▸ **ABOUT THIS EXERCISE**:
When you reproduce these records, keep every word exactly and drop the images.

▸ **PROVIDED RECORDS**:

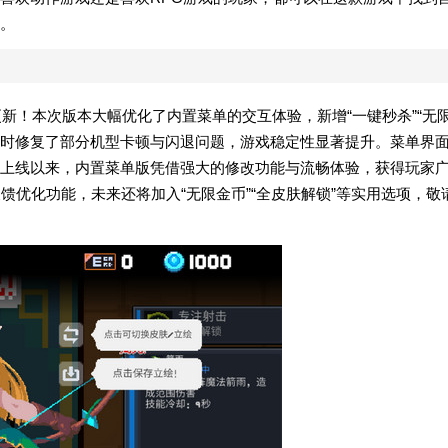
。
磅更新！本次版本大幅优化了内置菜单的交互体验，新增“一键秒杀”“无
。同时修复了部分机型卡顿与闪退问题，游戏稳定性显著提升。菜单界
上线以来，内置菜单版凭借强大的修改功能与流畅体验，获得玩家
馈优化功能，未来还将加入“无限金币”“全皮肤解锁”等实用选项，敬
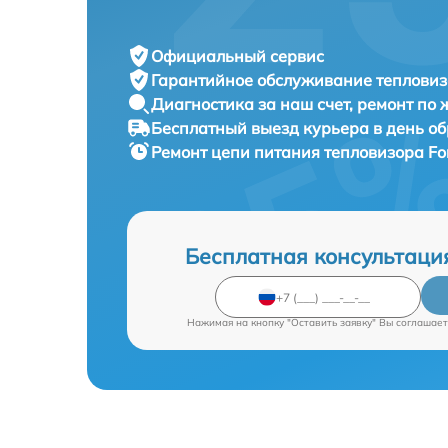
Официальный сервис
Гарантийное обслуживание
тепловиз
Диагностика за наш счет,
ремонт по
Бесплатный выезд курьера
в день о
Ремонт цепи питания тепловизора
Fo
Бесплатная консультаци
Нажимая на кнопку "Оставить заявку" Вы соглашает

▸ **EXERCISE RESPONSE**:
。
磅更新！本次版本大幅优化了内置菜单的交互体验，新增“一键秒杀”“无
。同时修复了部分机型卡顿与闪退问题，游戏稳定性显著提升。菜单界
上线以来，内置菜单版凭借强大的修改功能与流畅体验，获得玩家
馈优化功能，未来还将加入“无限金币”“全皮肤解锁”等实用选项，敬
Официальный сервис
Гарантийное обслуживание
тепловиз
Диагностика за наш счет,
ремонт по
Бесплатный выезд курьера
в день о
Ремонт цепи питания тепловизора
Fo
Бесплатная консультаци
Нажимая на кнопку "Оставить заявку" Вы соглашает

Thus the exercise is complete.